Santa Monica's still got no chance

Nov 27, 2006 00:12

I'm tired, yet the urge to write overtakes me and thus you, dear reader, will now be subjected to the sweet monotony of my day...

Ok, so it wasn't so sweet that it deserved such an illustrious intro, but it wasn't so exciting that it doesn't call for something a little strange to drag you in.

Today was pretty slow and boring.  Did some laundry, ate some food, contemplated cleaning, blah, blah, blah.  If there was a high point, it would probably be making a fake Wal-Mart vest and getting someone to wear it tomorrow for a shoot.  I'm still not sure if I should do it in the mall in front of the Swarovsky tree or in our temporary studio at the office, but I've got until 10.30 tomorrow (when the subject gets downtown) to figure it out...

As for the case study--it's been handed in and awaits its lousy mark.  All that remains is writing my half of the group "take home exam."  It's not really an exam, and I'm not even really taking it home except to print.  But, it's Ryerson, and therefore not supposed to make sense.

Shockingly enough, there's only 11 days left until I'm a Ryerson Alumni.  Already I've started the process of looking back at my experience and saying "what the fuck was that?"  Contrary to popular belief it hasn't "flown by" as the well-wishers and motivational guest speakers would have you believe.  It's been a long bloody time, enough so that my first harsh year in the T-dot is starting to fade from bitter memories to sweet nostalgia.  Failed romances with pretty girls, failed hopes of becoming self-employed, and failed attempts to fit in will soon become "the times I scored," "my entrepreneurial adventures," and "discovering my individuality."  Soon I won't remember the rough times and only remember that Ryerson is a gosh-darn good place.
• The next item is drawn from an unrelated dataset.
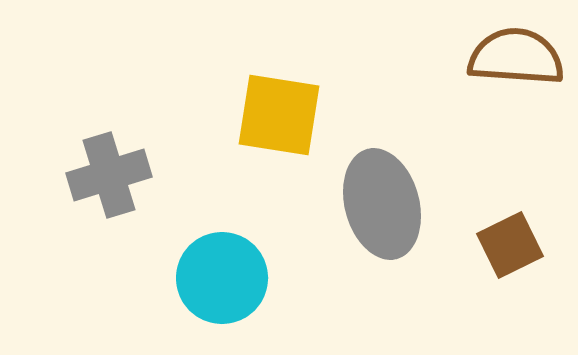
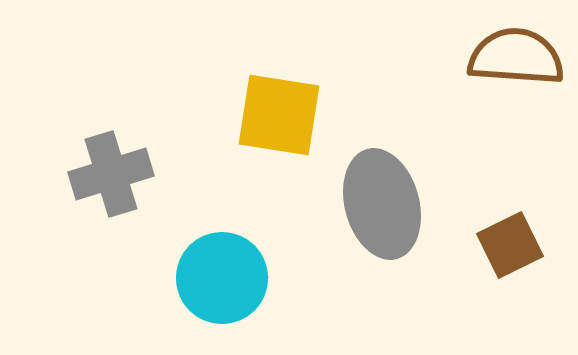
gray cross: moved 2 px right, 1 px up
And it is.  It really is a good school if you don't follow my path:  Don't get involved, don't try to make it better, don't aim high or dream big.  It's those things that killed me, and those things that King Levy's jungle has tried to kill in me.  Will my ambition ever come back from the Pallative Care ward?  Maybe someday soon it'll be climbing out of a taxi in the driveway, fresh from Outpatient with a new outlook after the pep talk of a lifetime from Nostalgia the cab driver.